Using extended attributes for custom information


One of the things I have been meaning to implement on my system is a way to properly "remove" old files from the system. Currently, I do this through frequently listing all files, going through them and deleting those I feel I no longer need (in any case, I can retrieve them back from the backup within 60 days). But this isn't always easy since it requires me to reopen the files and consider what I want to do with them... again.

Most of the time, when files are created, you generally know how long they are needed on the system. For instance, an attachment you download from an e-mail to view usually has a very short lifespan (you can always re-retrieve it from the e-mail as long as the e-mail itself isn't removed). Same with output you captured from a shell command, a strace logfile, etc. So I'm wondering if I can't create a simple method for keeping track of expiration dates on files, similar to the expiration dates supported for z/OS data sets. And to implement this, I am considering to use extended attributes.

The idea is simple: when working with a file, I want to be able to immediately set an expiration date to it:

$ strace -o strace.log ...
$ expdate +7d strace.log

This would set an extended attribute named user.expiration with the value being the number of seconds since epoch (which you can obtain through date +%s if you want) on which the file can be expired (and thus deleted from the system). A system cronjob can then regularly scan the system for files with the extended attribute set and, if the expiration date is beyond the current date, the file can be removed from the system (perhaps first into a specific area where it lingers for an additional while just in case).
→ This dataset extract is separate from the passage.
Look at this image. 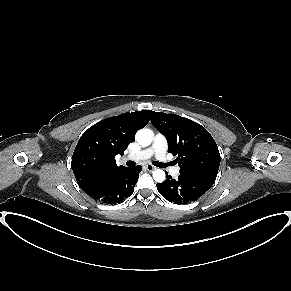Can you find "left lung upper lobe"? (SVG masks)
<instances>
[{"instance_id": "1", "label": "left lung upper lobe", "mask_w": 291, "mask_h": 291, "mask_svg": "<svg viewBox=\"0 0 291 291\" xmlns=\"http://www.w3.org/2000/svg\"><path fill=\"white\" fill-rule=\"evenodd\" d=\"M150 116L153 126L167 138L168 152L178 156L180 173L216 179L220 153L203 126L176 114L152 111Z\"/></svg>"}]
</instances>
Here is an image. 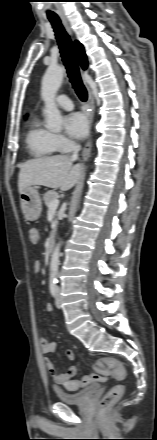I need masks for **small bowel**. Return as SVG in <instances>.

It is just an example of course. The idea is that the extended attributes keep information about the file close to the file itself. I'm probably going to have an additional layer on top if it, checking SELinux contexts and automatically identifying expiration dates based on their last modification time. Setting the expiration dates manually after creating the files is prone to be forgotten after a while. And perhaps introduce the flexibility of setting an user.expire_after attribute is well, telling that the file can be removed if it hasn't been touched (modification time) in at least XX number of days.